Hollywood Less Liberal than Conservatives Claim
This film image released by Columbia Pictures-Sony shows director Neill Blomkamp, left, and Matt Damon on the set of "Elysium." The film, opening nationwide on Aug. 9, is a rogue burst of originality _ a futuristic popcorn adventure loaded with contemporary themes of wealth discrepancy, immigration and health care. (AP Photo/Columbia Pictures, TriStar, Kimberly French) (Kimberley French/AP)News flash: Leftist Hollywood is at it again! "Elysium,’ the summer blockbuster starring Matt Damon and Jodie Foster, has, dare we say it, political overtones, which numerous right-wing groups have denounced as liberal propaganda.
What a surprise.
Honestly, I’m not sure what’s more annoying: These folks sounding like a broken record about the horrors of "liberal’ Hollywood, or the fact that they are, flat-out, completely wrong.
If they stopped blathering for just a second and looked at the real Tinseltown, they would realize that A.) the vast majority of movies have much more of a conservative tilt than a liberal one, and B.) they’d be a whole lot better off becoming part of the entertainment industry instead of incessantly complaining, but doing nothing to change it. In other words, try lighting a few candles instead of cursing the darkness.
A big part of the problem is that too many fail to see the difference between those who produce, direct and star in movies versus the messages of the movies themselves.
Are many, if not most, individuals in the industry politically liberal? No question. But, overall, their movies are not. And that’s because the Hollywood masterminds aren’t dumb. They inherently understand that if they produced films that were leftist in nature, they would lose billions by alienating a huge chunk of American moviegoers.
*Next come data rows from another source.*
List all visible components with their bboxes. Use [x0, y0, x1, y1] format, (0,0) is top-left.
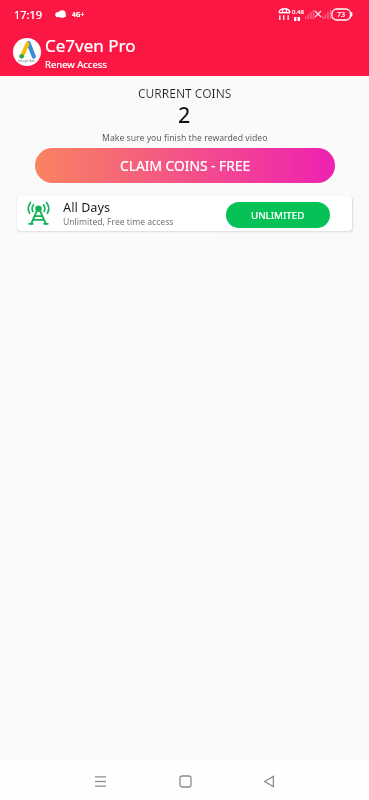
button[interactable]: UNLIMITED	[226, 202, 330, 228]
staticText: All Days	[63, 199, 111, 216]
staticText: 4G+	[72, 10, 85, 19]
button[interactable]: Home	[163, 761, 207, 800]
button[interactable]: Back	[247, 761, 291, 800]
staticText: Renew Access	[45, 58, 107, 71]
button[interactable]: CLAIM COINS - FREE	[35, 148, 335, 183]
staticText: Ce7ven Pro	[45, 34, 136, 57]
staticText: 2	[178, 100, 191, 129]
button[interactable]: Recents	[78, 761, 122, 800]
staticText: CURRENT COINS	[138, 85, 232, 101]
other: Antenna	[28, 202, 49, 225]
staticText: Google Ads	[18, 59, 36, 63]
staticText: CLAIM COINS - FREE	[120, 156, 251, 175]
staticText: UNLIMITED	[251, 209, 305, 222]
staticText: Unlimited, Free time access	[63, 216, 174, 228]
staticText: 0.48	[292, 8, 304, 16]
button[interactable]: Antenna	[17, 196, 352, 231]
staticText: 73	[337, 10, 346, 20]
staticText: Make sure you finish the rewarded video	[102, 132, 268, 144]
staticText: 17:19	[14, 7, 43, 22]
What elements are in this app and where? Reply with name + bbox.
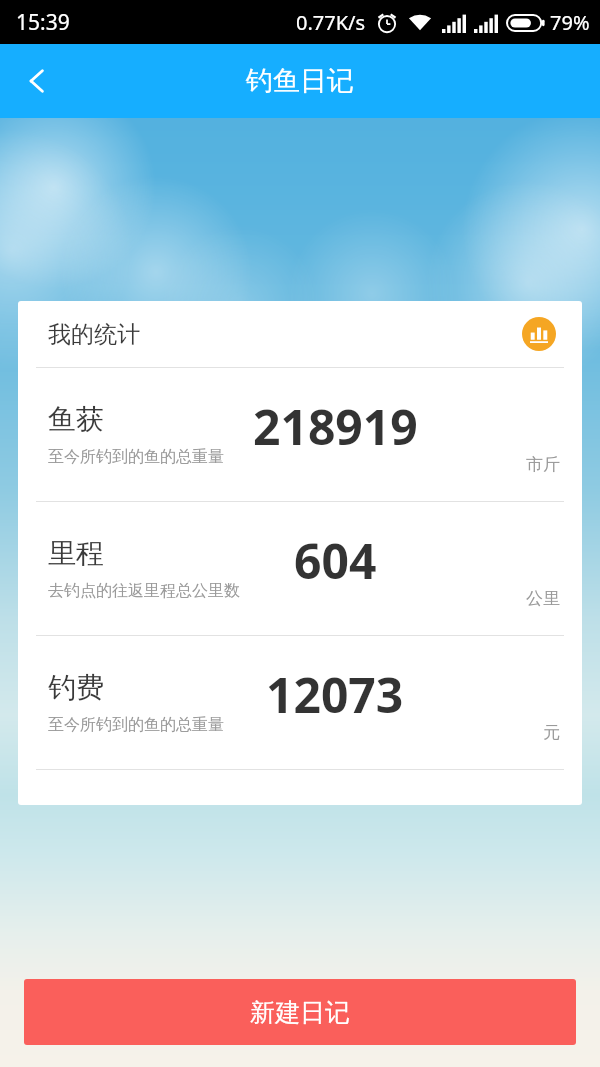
staticText: 鱼获: [48, 402, 104, 437]
staticText: 0.77K/s: [296, 9, 366, 36]
staticText: 钓鱼日记: [246, 64, 354, 98]
button[interactable]: 鱼获: [18, 368, 582, 501]
staticText: 新建日记: [250, 997, 350, 1028]
button[interactable]: Back: [0, 44, 74, 118]
staticText: 去钓点的往返里程总公里数: [48, 581, 240, 601]
staticText: 至今所钓到的鱼的总重量: [48, 715, 224, 735]
staticText: 市斤: [526, 454, 560, 475]
staticText: 12073: [266, 662, 404, 727]
button[interactable]: 里程: [18, 502, 582, 635]
staticText: 至今所钓到的鱼的总重量: [48, 447, 224, 467]
staticText: 218919: [253, 394, 418, 459]
staticText: 公里: [526, 588, 560, 609]
button[interactable]: Statistics chart: [522, 317, 556, 351]
staticText: 元: [543, 722, 560, 743]
staticText: 15:39: [16, 8, 70, 37]
button[interactable]: 钓费: [18, 636, 582, 769]
staticText: 里程: [48, 536, 104, 571]
staticText: 我的统计: [48, 320, 140, 349]
button[interactable]: 新建日记: [24, 979, 576, 1045]
staticText: 604: [294, 528, 377, 593]
staticText: 钓费: [48, 670, 104, 705]
staticText: 79%: [550, 9, 590, 36]
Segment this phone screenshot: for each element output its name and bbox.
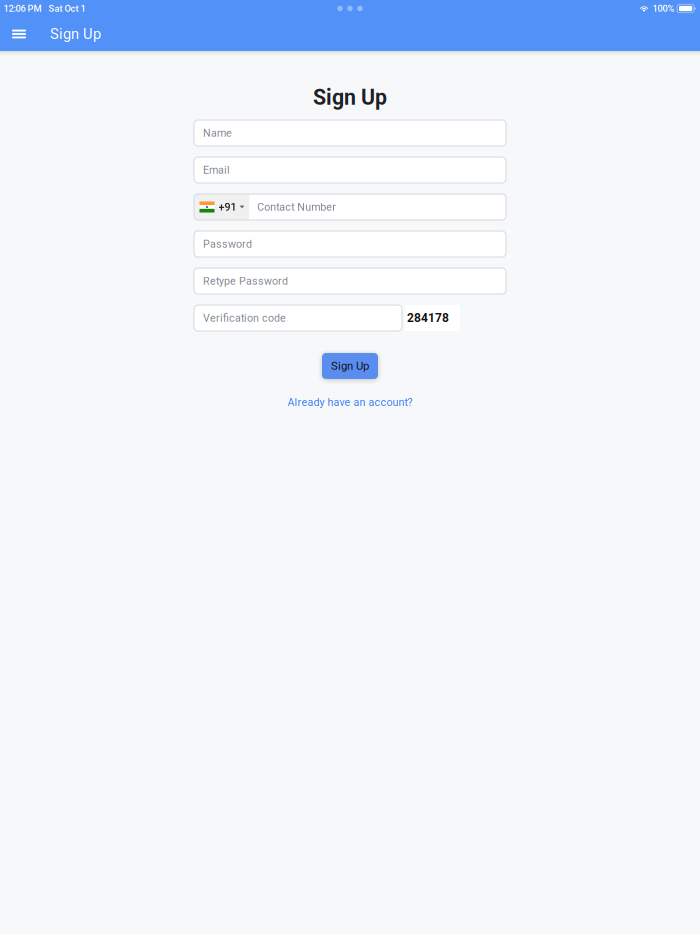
staticText: Verification code [203, 312, 286, 324]
button[interactable]: Sign Up [322, 353, 378, 379]
staticText: Password [203, 238, 252, 250]
staticText: +91 [218, 201, 236, 213]
staticText: 12:06 PM [4, 3, 42, 14]
button[interactable]: Menu [6, 17, 32, 51]
staticText: Email [203, 164, 230, 176]
staticText: Already have an account? [288, 396, 412, 408]
button[interactable]: Country code +91 [194, 194, 249, 220]
button[interactable]: Already have an account? [282, 390, 418, 414]
staticText: Retype Password [203, 275, 288, 287]
staticText: Name [203, 127, 232, 139]
staticText: 100% [653, 3, 675, 14]
staticText: Sign Up [313, 85, 387, 110]
staticText: Contact Number [257, 201, 336, 213]
staticText: Sign Up [331, 359, 369, 373]
staticText: Sat Oct 1 [48, 3, 86, 14]
staticText: Sign Up [50, 25, 101, 43]
staticText: 284178 [407, 311, 449, 325]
And make no mistake — Hollywood’s first goal is to make money.
The proof is in the pudding, as the most common themes of the biggest movies are anything but far-left: Good guys carrying guns; self-reliance; redemption; racial harmony; fighting for freedom against impossible odds; standing up against corporate greed; stopping terrorists; telling the truth despite the consequences; keeping families together and the rewards of a strong work ethic. Oh, and did we mention good guys carrying guns? (Emphasis on that one never hurts).
So where exactly is that infamous liberal bias? And how do any of the above qualify as leftist indoctrination?
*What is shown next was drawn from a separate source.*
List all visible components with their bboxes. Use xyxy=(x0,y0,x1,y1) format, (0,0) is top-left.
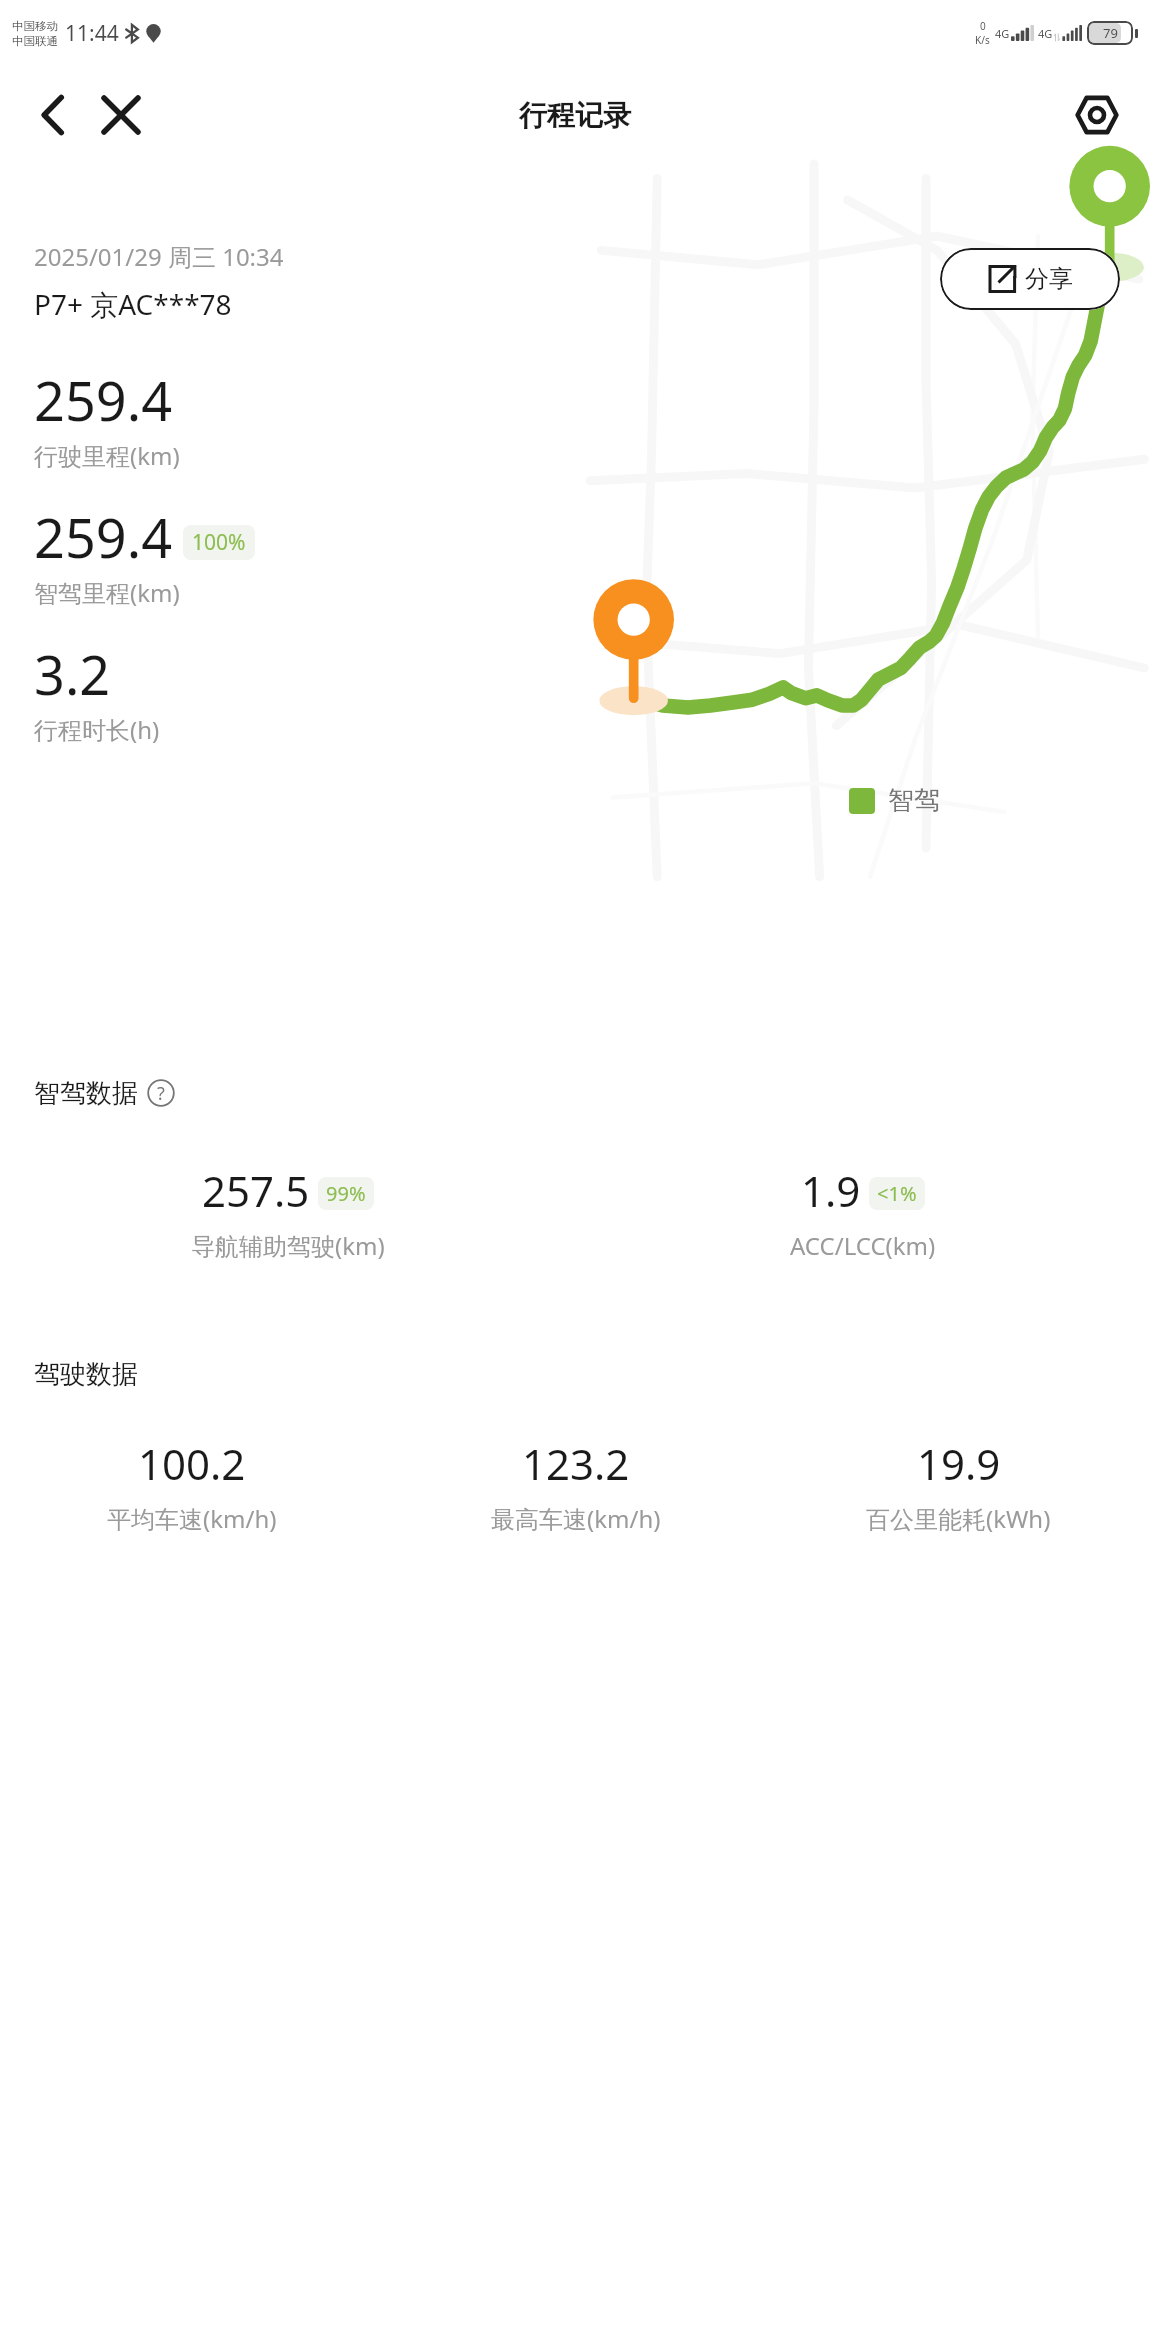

Instead of embracing Hollywood for what it does "right,’ too many on the right ignore the good and instead throw fire to get their 30-second sound bite or use the "liberal Hollywood elite’ line to raise money.
Take all the recent criticism of "Elysium.’ The standard attack line is that it’s a sci-fi socialism pic, portraying the haves versus the have-nots by highlighting the issues of class warfare, health care only for the rich and immigration.
Damon’s character, a factory worker on overpopulated (and slummy) Earth who receives an accidental lethal dose of radiation, can only be saved by obtaining medical treatment on the space station orbiting Earth, which happens to house all the rich 1 percenters. To get there, though, he makes a deal to take up arms and steal (evil) government secrets. While set in the future, critics — and director Neill Blomkamp himself — agree the movie reflects life in the present.
OK, let’s review. Is America increasingly a place where there are haves and have-nots, where the middle class is disappearing, and where class warfare is becoming a way of life? Is there not a major health care crisis, where people now value health care above owning a home, where millions are uninsured, and where those with "money’ are much more likely to receive high-quality care? And do we not have a raging debate about immigration, from open borders to security walls to amnesty for illegals?
So why all the criticism for a movie that asks legitimate questions? Is the right so scared of its own ideas that it can’t defend them, rather than solely resorting to attacks?
Maybe if Republicans stopped their unproductive bashing and offered positive solutions, while holding their own accountable for their (many) mistakes, movies like "Elysium’ wouldn’t hit so close to home.
Is universal health care the answer? Of course not. But it’s not productive, nor accurate, to just blame President Barack Obama (and "liberal’ Hollywood) for these problems, as both parties are equally guilty in driving us to where we stand today.
When the Republicans under George W. Bush had six years and all the power to fix these things, they chose to do nothing. No free-market solutions to health care, no reining in the greed of insurance companies, no border walls, no rational solution for the millions of illegals beyond the insane "deport them all’ line. No overhaul of the immoral tax system, no energy independence, and no reduction in massive government spending, all of which would have led to a more prosperous and exponentially larger middle class — and a vast reduction in the us-against-them mentality that so many Americans now harbor toward their fellow countrymen.
Like it or not, these problems are upon us and they’re only getting worse. If it takes a movie like "Elysium’ to finally make us think about and, hopefully, deal with them, then so be it.
The right would be wise to embrace this movie, engaging in constructive dialogue, rather than cowering behind worn-out attack lines that only serve to marginalize their worthy ideas.
Agree with director Blomkamp’s themes or not, it is commendable that he has put out yet another movie ("District 9′ and its take on the horrors of apartheid was his first blockbuster) that makes us take a hard look at the future. And that future — our future — is now.